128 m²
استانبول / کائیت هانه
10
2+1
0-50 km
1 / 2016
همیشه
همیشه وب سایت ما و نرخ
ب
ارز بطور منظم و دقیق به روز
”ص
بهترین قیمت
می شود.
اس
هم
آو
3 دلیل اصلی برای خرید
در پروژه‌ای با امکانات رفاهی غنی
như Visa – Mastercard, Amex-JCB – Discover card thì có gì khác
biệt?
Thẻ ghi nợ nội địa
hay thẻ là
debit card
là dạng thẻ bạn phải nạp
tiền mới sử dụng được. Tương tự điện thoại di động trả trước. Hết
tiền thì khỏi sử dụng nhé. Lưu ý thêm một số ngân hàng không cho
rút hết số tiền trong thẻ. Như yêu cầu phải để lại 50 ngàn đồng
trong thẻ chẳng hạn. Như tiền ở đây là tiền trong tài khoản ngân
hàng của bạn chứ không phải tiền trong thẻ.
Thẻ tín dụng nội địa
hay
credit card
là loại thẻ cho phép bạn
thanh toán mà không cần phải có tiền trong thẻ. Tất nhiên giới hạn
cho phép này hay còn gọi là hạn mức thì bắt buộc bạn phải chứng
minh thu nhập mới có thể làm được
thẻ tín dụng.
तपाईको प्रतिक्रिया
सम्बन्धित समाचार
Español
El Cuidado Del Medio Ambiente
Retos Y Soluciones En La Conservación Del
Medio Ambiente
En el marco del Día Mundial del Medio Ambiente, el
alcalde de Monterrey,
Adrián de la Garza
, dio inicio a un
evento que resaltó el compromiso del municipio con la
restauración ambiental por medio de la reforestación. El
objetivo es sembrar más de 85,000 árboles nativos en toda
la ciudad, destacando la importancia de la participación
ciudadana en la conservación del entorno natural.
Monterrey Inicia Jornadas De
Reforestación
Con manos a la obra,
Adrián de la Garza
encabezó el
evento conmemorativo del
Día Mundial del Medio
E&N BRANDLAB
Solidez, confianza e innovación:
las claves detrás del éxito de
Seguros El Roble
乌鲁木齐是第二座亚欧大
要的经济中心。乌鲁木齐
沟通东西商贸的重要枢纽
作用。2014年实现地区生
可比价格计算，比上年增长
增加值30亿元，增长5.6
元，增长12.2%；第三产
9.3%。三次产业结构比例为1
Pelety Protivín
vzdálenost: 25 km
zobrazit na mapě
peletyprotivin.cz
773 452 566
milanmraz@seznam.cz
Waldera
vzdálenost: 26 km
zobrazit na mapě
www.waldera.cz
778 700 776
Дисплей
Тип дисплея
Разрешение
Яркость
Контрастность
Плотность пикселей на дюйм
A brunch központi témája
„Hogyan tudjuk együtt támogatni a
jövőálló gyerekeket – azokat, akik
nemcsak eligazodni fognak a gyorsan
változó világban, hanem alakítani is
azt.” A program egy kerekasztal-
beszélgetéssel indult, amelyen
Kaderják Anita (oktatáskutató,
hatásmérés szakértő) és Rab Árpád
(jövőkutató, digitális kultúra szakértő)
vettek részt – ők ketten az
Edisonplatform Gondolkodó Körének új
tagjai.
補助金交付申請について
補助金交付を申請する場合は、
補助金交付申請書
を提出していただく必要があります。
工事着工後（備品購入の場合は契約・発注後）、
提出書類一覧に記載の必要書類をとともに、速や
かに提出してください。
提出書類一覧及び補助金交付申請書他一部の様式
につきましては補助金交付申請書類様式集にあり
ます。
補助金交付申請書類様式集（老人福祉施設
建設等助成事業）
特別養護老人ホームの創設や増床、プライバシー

▶ Task requirements: Within the listing above, give again exactly every line from the line with "El Cuidado Del Medio Ambiente" through the line with "提出書類一覧及び補助金交付申請書他一部の様式", both included, and no other line.

▶ Solved exercise:
El Cuidado Del Medio Ambiente
Retos Y Soluciones En La Conservación Del
Medio Ambiente
En el marco del Día Mundial del Medio Ambiente, el
alcalde de Monterrey,
Adrián de la Garza
, dio inicio a un
evento que resaltó el compromiso del municipio con la
restauración ambiental por medio de la reforestación. El
objetivo es sembrar más de 85,000 árboles nativos en toda
la ciudad, destacando la importancia de la participación
ciudadana en la conservación del entorno natural.
Monterrey Inicia Jornadas De
Reforestación
Con manos a la obra,
Adrián de la Garza
encabezó el
evento conmemorativo del
Día Mundial del Medio
E&N BRANDLAB
Solidez, confianza e innovación:
las claves detrás del éxito de
Seguros El Roble
乌鲁木齐是第二座亚欧大
要的经济中心。乌鲁木齐
沟通东西商贸的重要枢纽
作用。2014年实现地区生
可比价格计算，比上年增长
增加值30亿元，增长5.6
元，增长12.2%；第三产
9.3%。三次产业结构比例为1
Pelety Protivín
vzdálenost: 25 km
zobrazit na mapě
peletyprotivin.cz
773 452 566
milanmraz@seznam.cz
Waldera
vzdálenost: 26 km
zobrazit na mapě
www.waldera.cz
778 700 776
Дисплей
Тип дисплея
Разрешение
Яркость
Контрастность
Плотность пикселей на дюйм
A brunch központi témája
„Hogyan tudjuk együtt támogatni a
jövőálló gyerekeket – azokat, akik
nemcsak eligazodni fognak a gyorsan
változó világban, hanem alakítani is
azt.” A program egy kerekasztal-
beszélgetéssel indult, amelyen
Kaderják Anita (oktatáskutató,
hatásmérés szakértő) és Rab Árpád
(jövőkutató, digitális kultúra szakértő)
vettek részt – ők ketten az
Edisonplatform Gondolkodó Körének új
tagjai.
補助金交付申請について
補助金交付を申請する場合は、
補助金交付申請書
を提出していただく必要があります。
工事着工後（備品購入の場合は契約・発注後）、
提出書類一覧に記載の必要書類をとともに、速や
かに提出してください。
提出書類一覧及び補助金交付申請書他一部の様式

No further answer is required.